La rubrique « Vu d’Asie » analysera la géopolitique des Asies et d’Eurasie. Son auteur, Didier Chaudet, vit dans différents pays d’Asie depuis une décennie, et fait des terrains réguliers pour raisons professionnelles dans ses zones de spécialisation (Iran, Afghanistan, Pakistan, Asie Centrale) depuis quinze ans. Il est maintenant basé en Chine.

 

Traiter de la diplomatie chinoise demande d’éviter deux écueils : le manichéisme et, plus largement, l’idéologie. Juger avec des critères moraux la politique étrangère chinoise est d’autant plus absurde de Paris : après tout, notre diplomatie n’a guère de difficultés à détourner le regard quand les atteintes aux droits de l’Homme et à la démocratie sont le fait de l’Inde, du Tchad ou de l’Arabie Saoudite, considérés, à tort ou à raison, comme des partenaires précieux de la France. Une belle illustration de la parabole de la paille et de la poutre (Évangile selon St Mathieu, 7 : 3-5)…

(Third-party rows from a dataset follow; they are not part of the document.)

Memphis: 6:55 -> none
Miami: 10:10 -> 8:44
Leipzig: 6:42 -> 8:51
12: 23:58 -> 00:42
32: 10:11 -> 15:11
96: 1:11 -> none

Mais surtout, c’est un rappel de ce qu’est la réalité de la diplomatie internationale, au-delà de la mémoire sélective ou du manque de culture historique de quelques intellectuels médiatiques : un rapport de force et la défense, par un État, de ses intérêts nationaux, en tout cas tels qu’ils sont conçus par les forces au pouvoir. La Chine est une puissance montante : elle est forcément amenée à projeter son influence dans des zones où elle était moins présente il y a encore une ou deux décennies. C’est une réalité à analyser, pas à critiquer ou à juger. Le regard du géopoliticien devient myope quand il se laisse aller à être un « père-la-morale », surtout quand cette morale est très sélective.

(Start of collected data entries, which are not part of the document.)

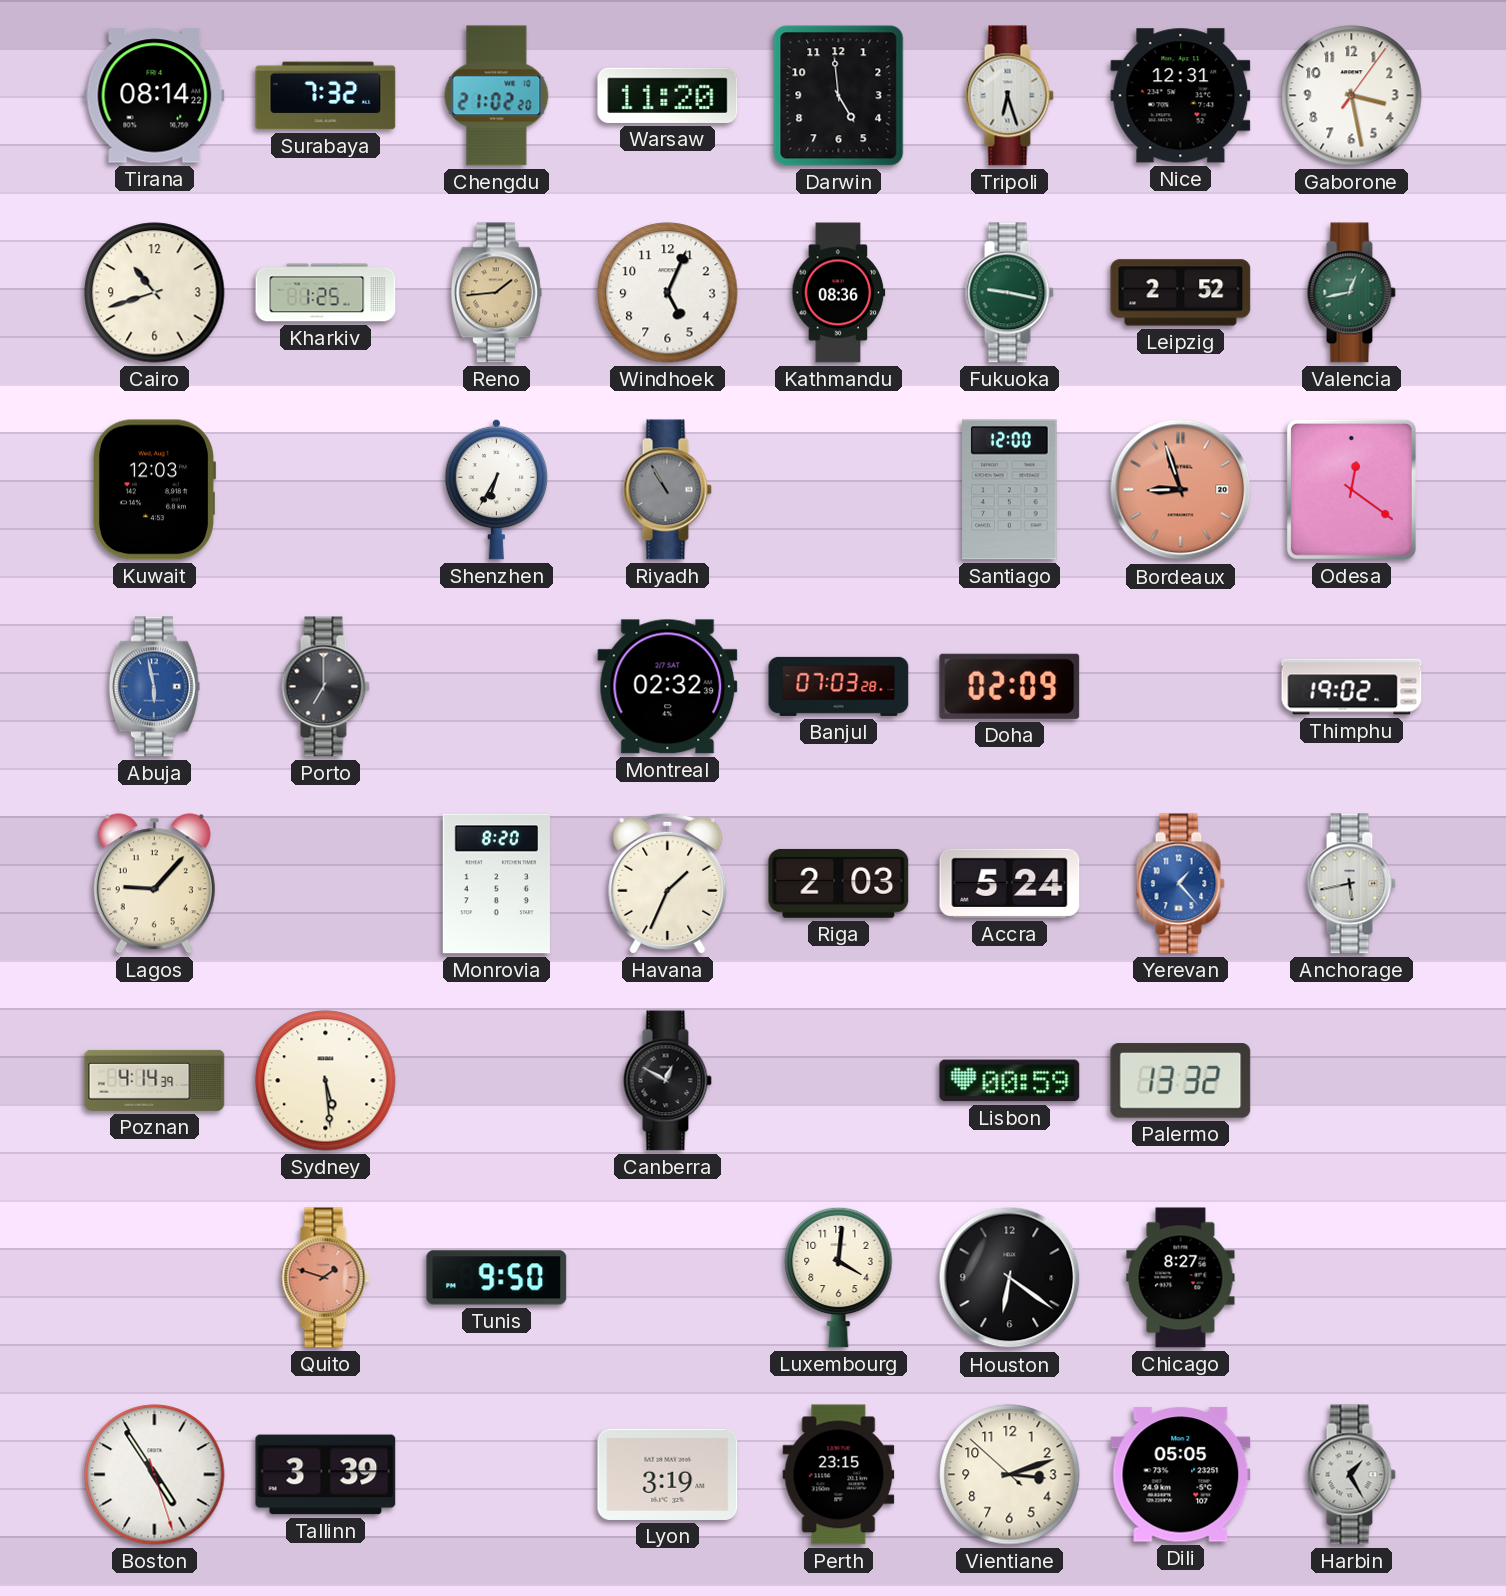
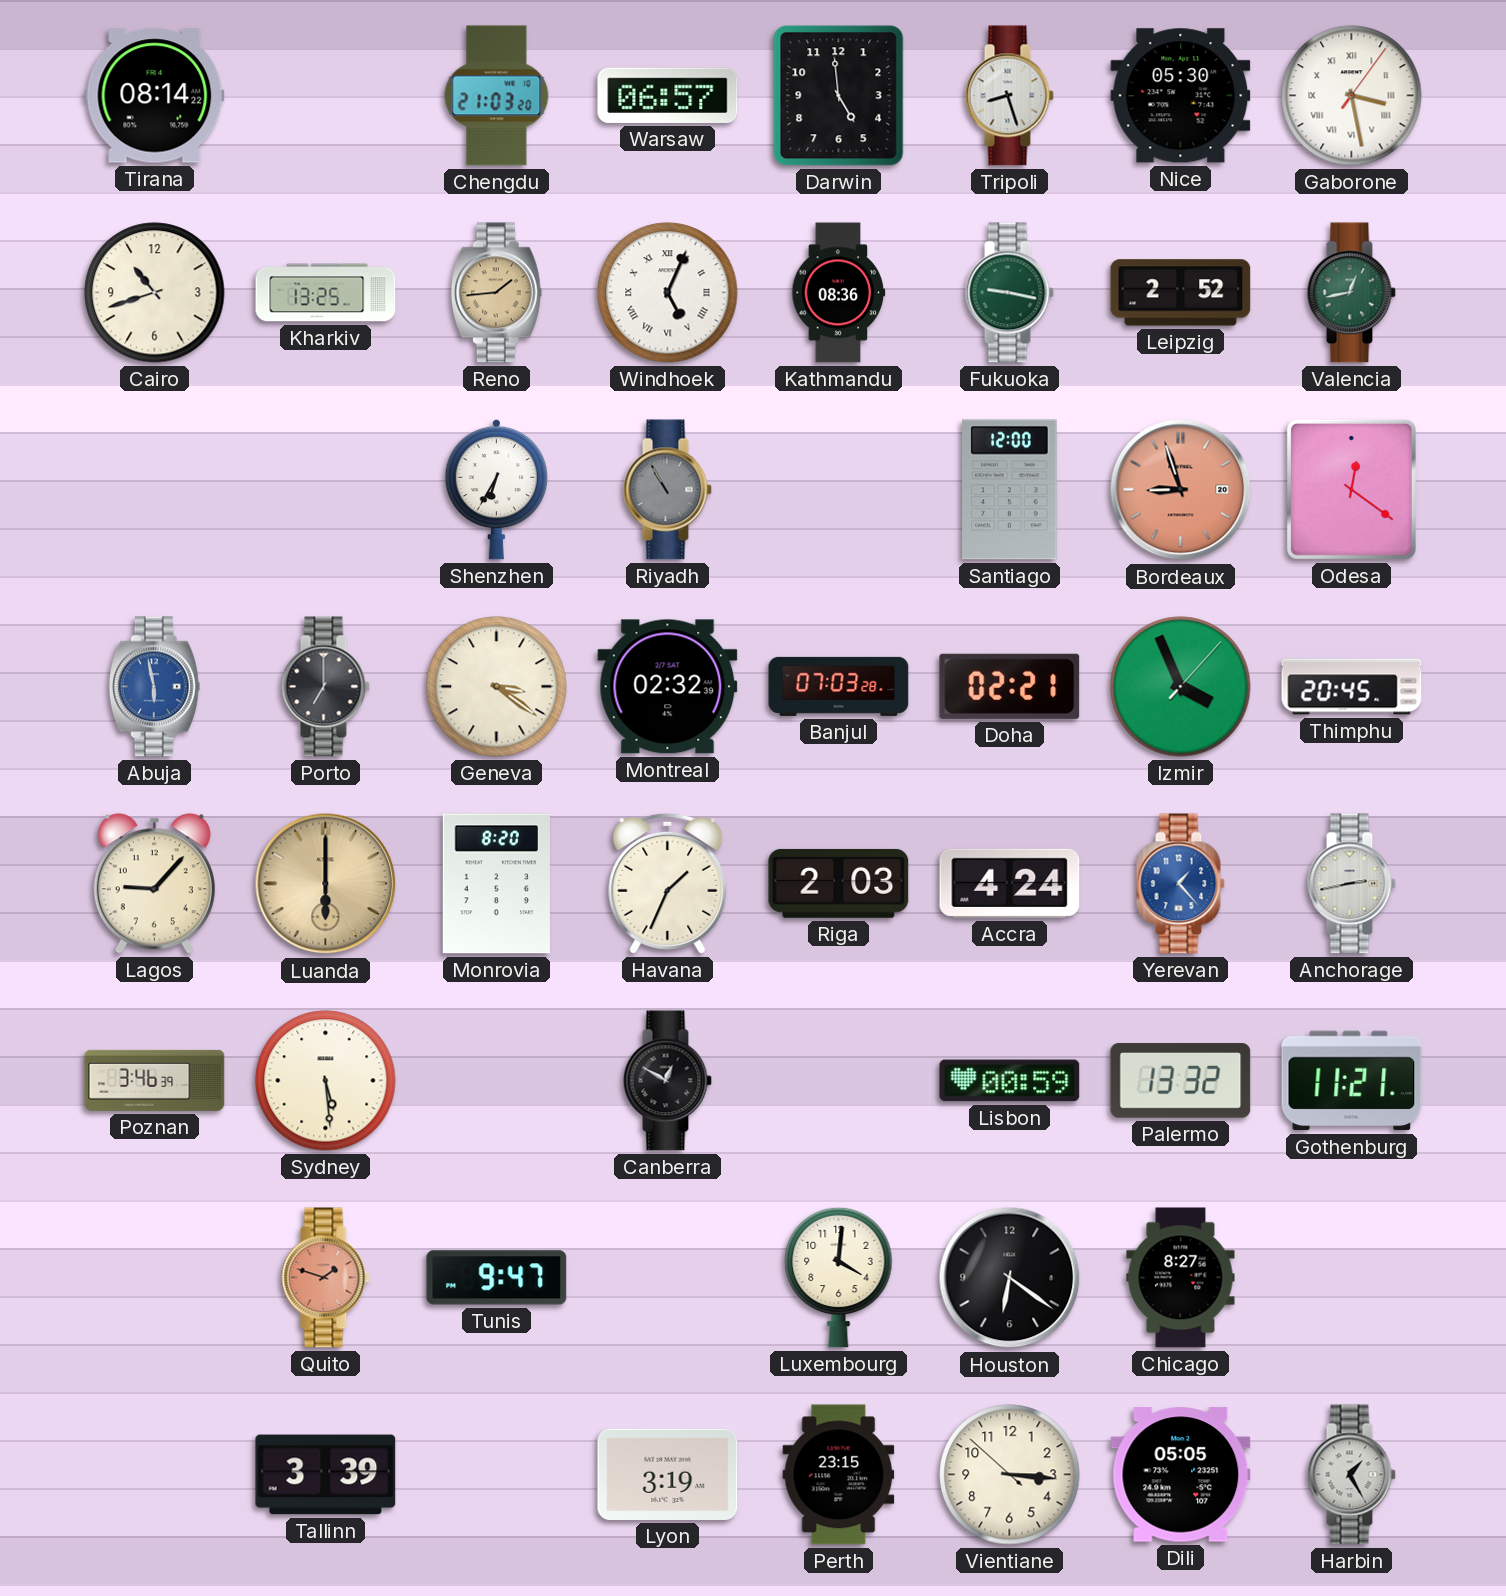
Surabaya: 7:32 -> none
Chengdu: 21:02 -> 21:03
Warsaw: 11:20 -> 06:57
Tripoli: 6:27 -> 8:27
Nice: 12:31 -> 05:30
Gaborone numerals: Arabic -> Roman
Kharkiv: 1:25 -> 13:25
Windhoek numerals: Arabic -> Roman
Kuwait: 12:03 -> none
Geneva: none -> 3:21
Doha: 02:09 -> 02:21
Izmir: none -> 3:56
Thimphu: 19:02 -> 20:45
Luanda: none -> 6:00
Accra: 5:24 -> 4:24
Anchorage: 5:43 -> 2:43
Poznan: 4:14 -> 3:46
Gothenburg: none -> 11:21
Tunis: 9:50 -> 9:47
Boston: 4:54 -> none
Vientiane: 3:11 -> 3:15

Une des régions dans laquelle l’influence chinoise se fait de plus en plus sentir est le Moyen-Orient. En fait, il devient de plus en plus clair que, pour comprendre l’état des lieux géopolitique de la région (et défendre les intérêts français sur place), il faut non seulement prendre en compte l’impact des choix diplomatiques de Washington et de Moscou, mais également ceux de Beijing.

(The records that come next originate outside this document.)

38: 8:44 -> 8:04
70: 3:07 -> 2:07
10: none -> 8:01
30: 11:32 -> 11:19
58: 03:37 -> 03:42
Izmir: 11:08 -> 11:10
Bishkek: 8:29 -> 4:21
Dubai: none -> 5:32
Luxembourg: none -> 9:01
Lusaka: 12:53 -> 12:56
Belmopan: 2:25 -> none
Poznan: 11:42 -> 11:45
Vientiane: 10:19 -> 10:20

Globalement, on peut voir la diplomatie chinoise au Moyen-Orient comme divisée en deux périodes distinctes : la période « révolutionnaire », associée à Mao : il s’agissait alors de mener la lutte « anti-impérialiste », mais aussi de concurrencer l’Union soviétique dans le camp socialiste ; et l’approche plus pragmatique, liée à la stricte défense des intérêts chinois, qui s’est élaborée dans le temps après la mort du Grand Timonier, à partir de 1976. La politique de Beijing s’est d’abord faite discrète, quand la Chine avait des moyens limités, d’autant plus que le Moyen-Orient n’était pas une priorité vue de Chine. Elle est devenue plus visible dans le temps, à mesure que ses moyens économiques ont augmenté. Aujourd’hui, les « nouvelles Routes de la Soie » chinoises ont donné à Beijing une capacité d’influence plus grande encore. Dans des pays en mal d’investissements, désireux d’une diversification économique, et/ou avec un fort besoin d’infrastructures, comme nombre de pays moyen-orientaux, le projet de Xi Jinping est une réelle opportunité.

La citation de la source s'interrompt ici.